A Menkong, la caravane est accueillie avec mépris; on ne lui fournira ni ne vendra rien; une astuce pourvoit à tout: le caravanier tibétain se rend auprès du représentant de Lhassa calfeutré dans son dzong (château) et lui remet un sac de cent taëls; humilié, le préfet tibétain se sent obligé d'approvisionner les indésirables; pour obtenir un oulag, on menace de repartir vers le Tibet et l'on obtient ainsi tout ce qui était refusé cinq minutes plus tôt!  

Au moment de passer une rivière, deux membres de l'expédition, envoyés en avant, sont lapidés et roués de coups; leurs adversaires pensaient certainement tuer tout le monde, mais la présence de soldats les intimident et ils viennent, tout penauds, offrir à Bacot une kata, une poule et un flacon d'arak; le village possède trois dzong; l'explorateur les visite semant l'effroi ou la confusion sur son passage; dans le premier, un jeune châtelain, caché dans les combles, est quelque peu houspillé; le Tibet féodal vit ses dernières heures sous la poussée chinoise. L'armée chinoise étant proche, les habitants regrettent leur comportement de la veille; l'expédition s'octroie manu militari quelques dédommagements. Après quoi, elle poursuit son chemin en pirogue.  

Le caravanier de Bacot se dit, qu'après le départ de l'explorateur, on pourrait bien lui couper la tête ou l'envoyer à Lhassa pour y être jugé et exécuté. Cinquante pour cent des Tibétains succombent pendant les épidémies de petite vérole (variole).  

La suite du voyage se poursuit en palanquin à travers des gorges presque inaccessibles. Arrivée à la mission du père Génestier, à Péhalo; les fruits du Tibet sont des hybrides: les poires pourraient aussi bien être des pommes. 
   
Les étrangers doivent s'effacer et laisser leurs accompagnateurs locaux discuter, faire preuve d'initiative est dangereux; l'idéal serait d'être convoyé comme un colis! On irait ainsi jusqu'à Lhassa sans difficulté. Les déguisements, rapidement décelés, ne font qu'attiser la méfiance.  

La colonne chinoise envoyé pour châtier les Lissous meurtriers des explorateurs allemands brûlent leur village, mais est décimée par les flèches empoisonnées lors de son retour; c'est la débandade; pour sauver la face, les commandants chinois coupent des têtes de ci de là dans les villages traversés. Des prisonniers, traduits devant le consul anglais sont interrogés; on leur demande comment ils s'y prennent pour fendre du bois demande traduite à l'Anglais: "Comment avez-vous tué les Allemands?"; il font le geste de frapper avec une hache; cet aveu suffit à les faire condamner à avoir la tête tranchée!  

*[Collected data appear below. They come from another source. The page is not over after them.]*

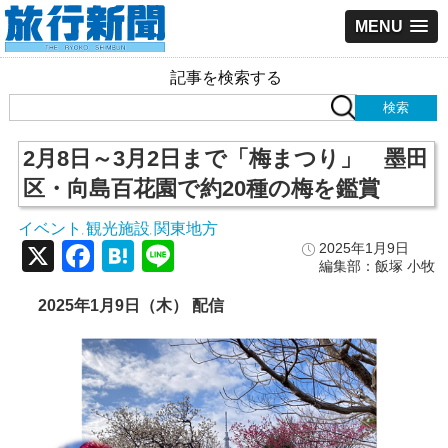
MENU
記事を検索する
2月8日～3月2日まで「梅まつり」 墨田
区・向島百花園で約20種の梅を鑑賞
イベント
観光施設
関東地方
,
,
X
Facebook
Hatena
Line
2025年1月9日
編集部：飯塚 小牧
2025年1月9日（木） 配信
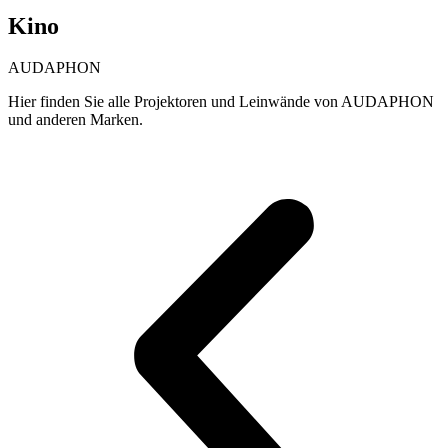
Kino
AUDAPHON
Hier finden Sie alle Projektoren und Leinwände von AUDAPHON
und anderen Marken.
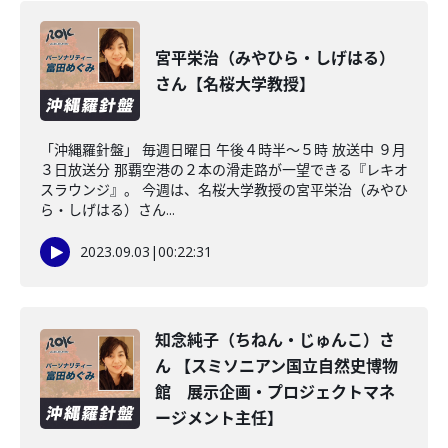
宮平栄治（みやひら・しげはる）
さん【名桜大学教授】
「沖縄羅針盤」 毎週日曜日 午後４時半～５時 放送中 ９月
３日放送分 那覇空港の２本の滑走路が一望できる『レキオ
スラウンジ』。 今週は、名桜大学教授の宮平栄治（みやひ
ら・しげはる）さん...
2023.09.03
|
00:22:31
知念純子（ちねん・じゅんこ）さ
ん 【スミソニアン国立自然史博物
館 展示企画・プロジェクトマネ
ージメント主任】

Patong, à la limite du peuplement Tibétain, entourée de Lissous, de Mosos et de Loutzes, ces ethnies se détestant mais se supportant; "que les hommes s'égorgent n'empêche pas les oiseaux de chanter." Patong, grandes maisons pour les maîtres, petites pour les esclaves; on ne vend pas les esclaves membres d'une même famille séparément, comme au Tsarong; à soixante ans, un esclave devient libre, il s'agit plutôt de servage; le sort des esclaves n'est parfois pas pire que celui du maître assujetti à l'impôt; Bacot s'accommode fort bien du servage et des situations qui en découlent qu'il juge comiques (une révolte des esclaves éclate à propos des reproches adressés à l'un des leurs qui avait eu l'audace de porter un pantalon de soie!); un rapprochement avec la Grèce antique s'impose. 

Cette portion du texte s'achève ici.